ParadeDB integration for Django
Project description
django-paradedb
ParadeDB — simple, Elastic-quality search for Postgres — integration for Django ORM.
Requirements & Compatibility
| Component | Supported |
|---|---|
| Python | 3.10, 3.11, 3.12, 3.13 |
| Django | 5.2, 6.0 |
| ParadeDB | 0.21.* |
| PostgreSQL | 17, 18 (with ParadeDB extension) |
Installation
pip install django-paradedb
Quick Start
Add a BM25 index to your model
from django.db import models
from paradedb.indexes import BM25Index
from paradedb.queryset import ParadeDBManager
class Product(models.Model):
description = models.TextField()
category = models.CharField(max_length=100)

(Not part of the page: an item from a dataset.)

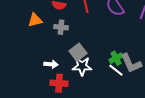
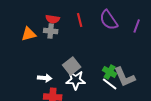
gray cross: (61, 27) -> (51, 31), moved
green cross: (116, 58) -> (110, 72), turned -32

rating = models.IntegerField(default=0)
objects = ParadeDBManager()
class Meta:
indexes = [
BM25Index(
fields={
'id': {},
'description': {'tokenizer': 'unicode_words'},
'category': {'tokenizer': 'literal'}, # exact match, no tokenization
'rating': {},
},
key_field='id',
name='product_search_idx',
),
]
Search with a simple query
from paradedb.search import ParadeDB
Product.objects.filter(description=ParadeDB('shoes'))
Check out some examples:
BM25 Index
Define a BM25 index on your model fields. For more advanced indexing options like JSON indexing or indexing expressions, see the ParadeDB Indexing Documentation.
from paradedb.indexes import BM25Index
class Meta:
indexes = [
BM25Index(
fields={
'id': {},
'title': {'tokenizer': 'unicode_words'},
'body': {'tokenizer': 'unicode_words', 'stemmer': 'English'},
'category': {'tokenizer': 'literal'},
},
key_field='id',
name='article_idx',
),
]
For a full list of supported tokenizers and their configurations, please refer to the ParadeDB Tokenizer Documentation.
Note: If no tokenizer is specified for a field (e.g.
'rating': {}), ParadeDB applies its own default (unicode_wordsfor text fields). If you providefiltersorstemmer, you must also set an explicittokenizer— omitting it will raise aValueError.
'body': {
'tokenizer': 'unicode_words',
'stemmer': 'English', # Stemming language
'filters': ['lowercase'], # Token filters
}
JSON Field Keys
Index specific keys within a JSONField
'metadata': {
'json_keys': {
'author': {'tokenizer': 'literal'},
'tags': {'tokenizer': 'unicode_words'},
}
}
Multiple Tokenizers Per Field
Index the same text field multiple ways by using tokenizers and aliases.
'description': {
'tokenizers': [
{'tokenizer': 'literal'},
{'tokenizer': 'simple', 'alias': 'description_simple'},
],
}
Tokenizer Args and Named Args
BM25Index now supports a thin-wrapper tokenizer DSL:
tokenizer: tokenizer name (for structured args/named args) or raw tokenizer SQL function stringargs: positional tokenizer arguments (list)named_args: named tokenizer/filter arguments (dict), rendered askey=valueconfigalias: optional alias for query-time targetingfilters/stemmer: legacy convenience keys (merged intonamed_args)
'description': {
'tokenizers': [
{'tokenizer': 'unicode_words'},
{
'tokenizer': 'ngram',
'args': [3, 8],
'named_args': {'prefix_only': True, 'positions': True},
'alias': 'description_ngram',
},
{
'tokenizer': 'regex_pattern',
'args': [r'(?i)\bshoe\w*'],
'alias': 'description_regex',
},
]
}
Common positional-argument tokenizers from ParadeDB docs:
ngram(min_gram, max_gram, ...)regex_pattern(pattern, ...)lindera(dictionary, ...)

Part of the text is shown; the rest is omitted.